3 Questions for Dr. Lucas de Toca
A/g First Assistant Secretary, Australian Department of Health
Dr. Lucas de Toca, MPH ’13, leads the Australian Government’s Primary Care Response task force for COVID-19, reporting to the Chief Medical Officer of Australia. He has direct responsibility for the rollout of 150 primary care-based respiratory clinics nationwide, as well as for the rural, remote, and Indigenous health aspects of the government response.
What is Australia’s approach to limiting the spread of coronavirus to remote and Indigenous communities?
In early March, we established a national task force to bring the Aboriginal-led health services and the government together to mount a response [to COVID-19]. We’ve developed a whole range of policies to ensure that remote communities and Aboriginal communities are protected from introduction of the virus. That included listening to community calls for restrictions on travel. By March 26, we essentially had a quarter of the Australian landmass under [Biosecurity Act] restrictions. As of today there have been only 60 cases of COVID-19 in Aboriginal and Torres Strait Islander people, not a single one of them in a remote community. This is an excellent result compared to how many First Nations communities have been affected by this virus worldwide.
Every decision was made in true partnership with the Aboriginal health sector. If you don’t do that, then there’s a potential of these measures being perceived as reminiscent of the darker times of Australian history where governments were imposing limits on movement for Aboriginal/Torres Islander people. This time, the communities themselves were asking for the federal government to use its powers to limit access, and we responded to that request.
How else is the Australian government protecting people in remote and Indigenous communities?
We’ve worked to strengthen all the other aspects of our health system that relate to COVID-19. We’ve strengthened the capacity for aeromedical retrievals and medical evacuations, so that if there was a case in a community, the system is ready and agile to respond. We’ve also rolled out point-of-care tests across 85 remote communities for diagnosis of COVID-19 in the primary care setting using the same technology that is used in laboratories, but in a more compact desktop platform, which in some cases will cut the time from specimen collection to diagnosis from nearly two weeks in some of the more remote communities to 45 minutes. I’ve also been involved in the broader health approach, including rolling out nearly 150 respiratory clinics to ensure that the health system capacity is preserved while we have a specialized pathway for COVID-19 care.
Tragically, 103 people have lost their lives, but compared to what an uncontrolled outbreak would have been, we think Australia’s response to date has been extremely effective.
What are your next steps (and challenges) in coming months?
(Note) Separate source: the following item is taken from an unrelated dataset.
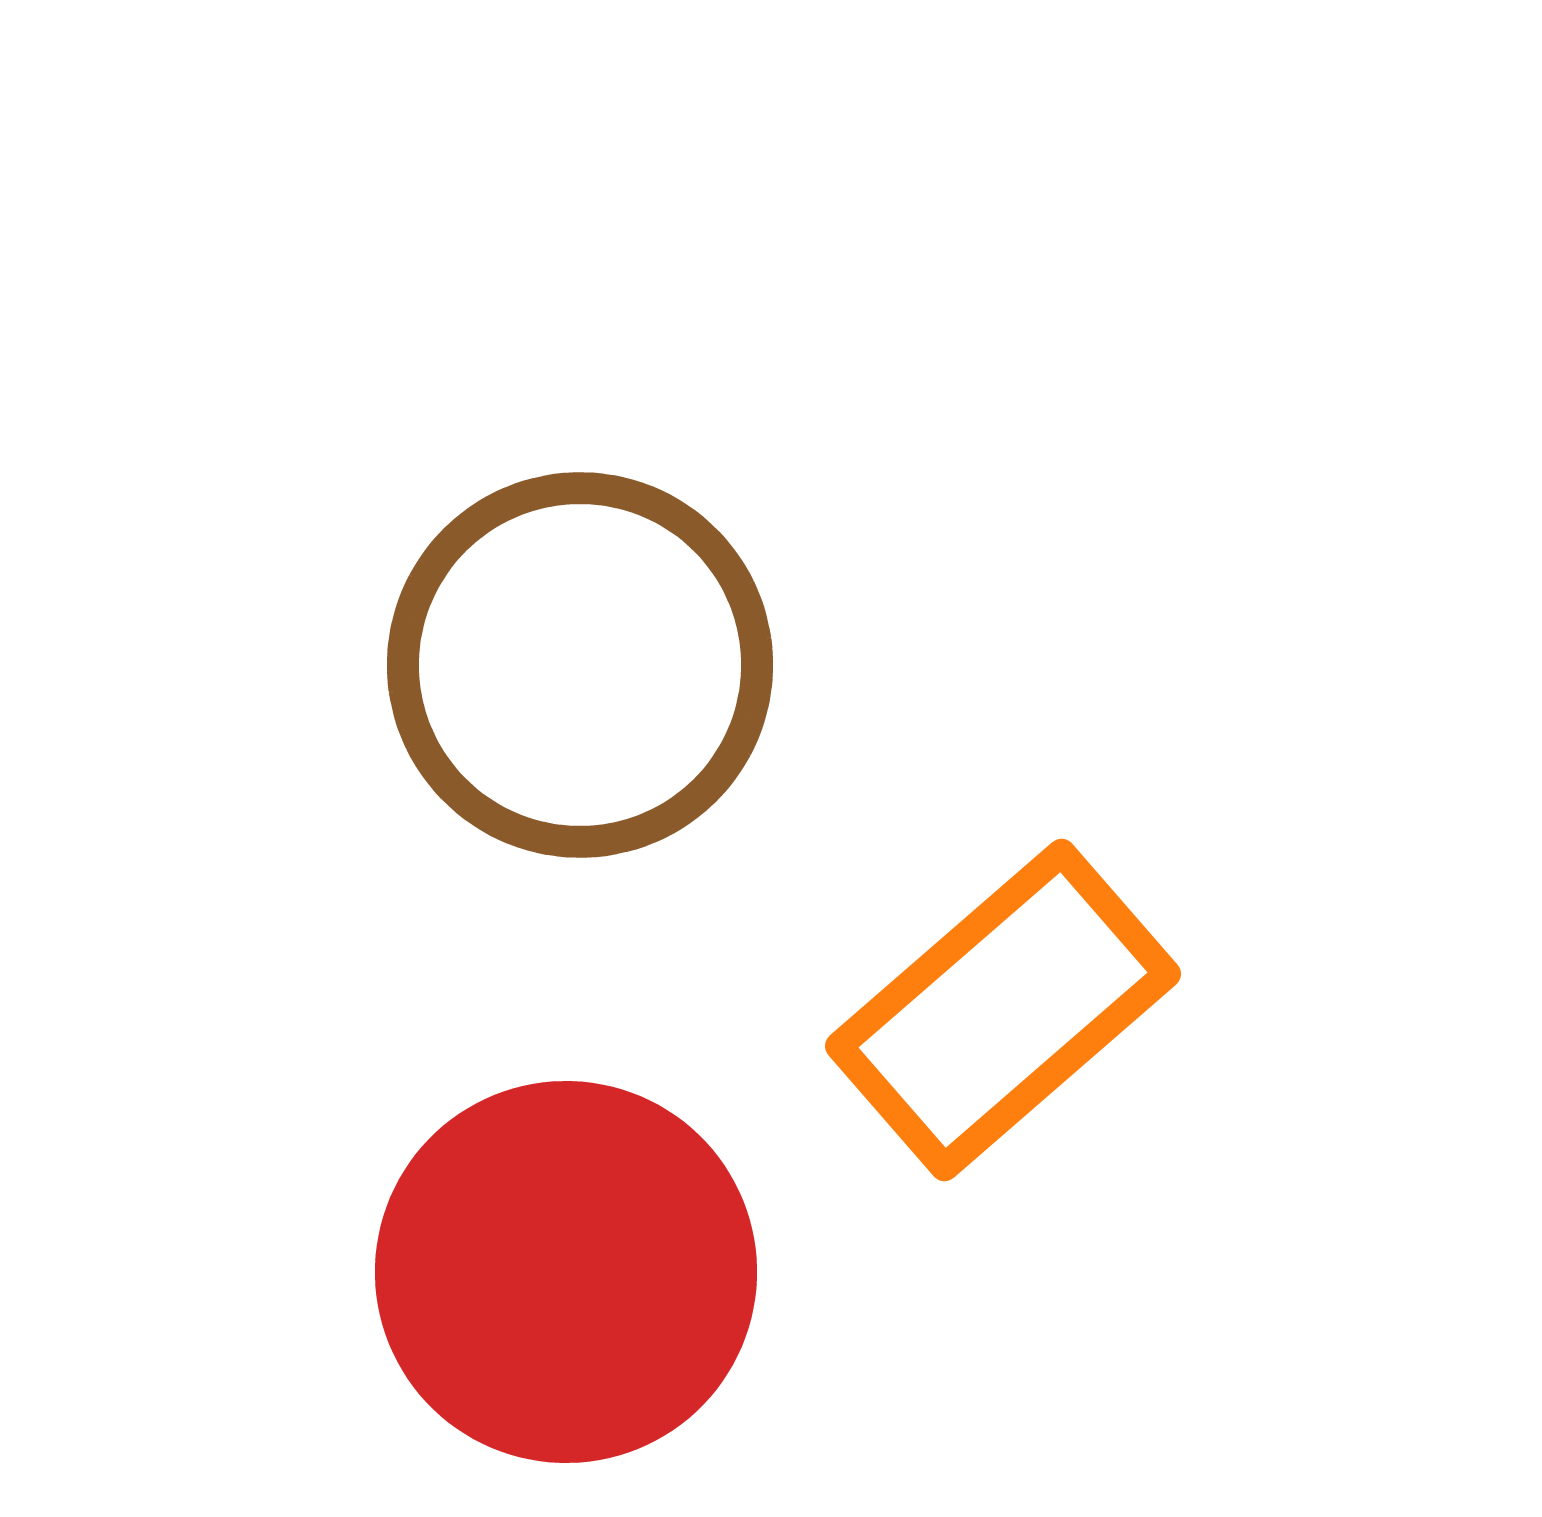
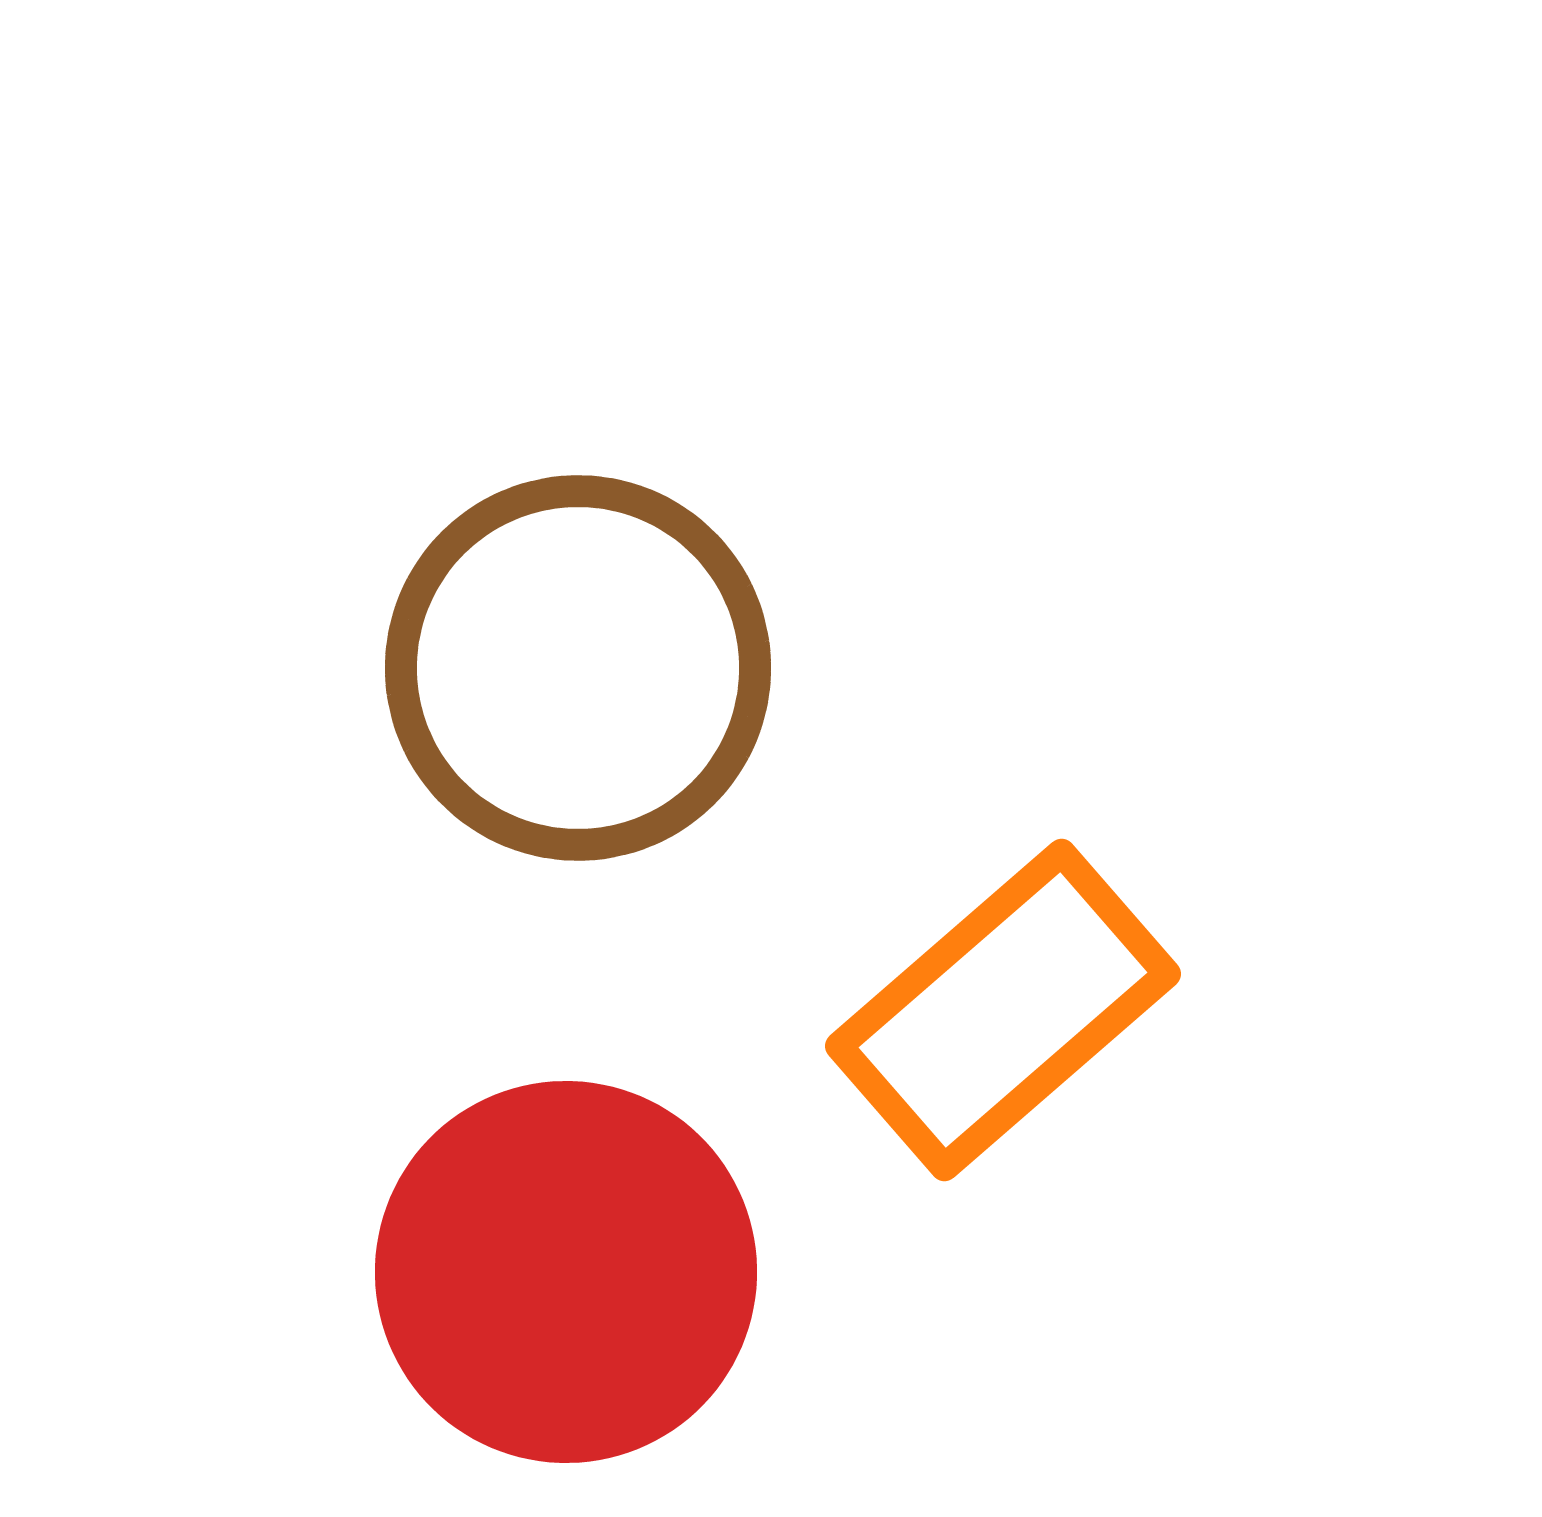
brown circle: moved 2 px left, 3 px down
In the next few months we maintain the current approach as some of the movement restrictions are relaxed. But we keep ensuring that we have the capacity to rapidly identify, contain, and respond if an outbreak occurs.
It’s always the irony of specialties like public health that when we do our job well, no one notices, or people start to say that we exaggerated and we over-reacted. We are starting to see some public commentary along the lines of: “Well, we clearly went too far. We didn’t need to do this. The virus wasn’t that bad.”
We are on a winning path, but we haven’t won yet. We’re still in the midst of it. This is not going to be a sprint, it’s going to be a marathon. So we’d better stay prepared to keep talking about COVID-19 for quite some time.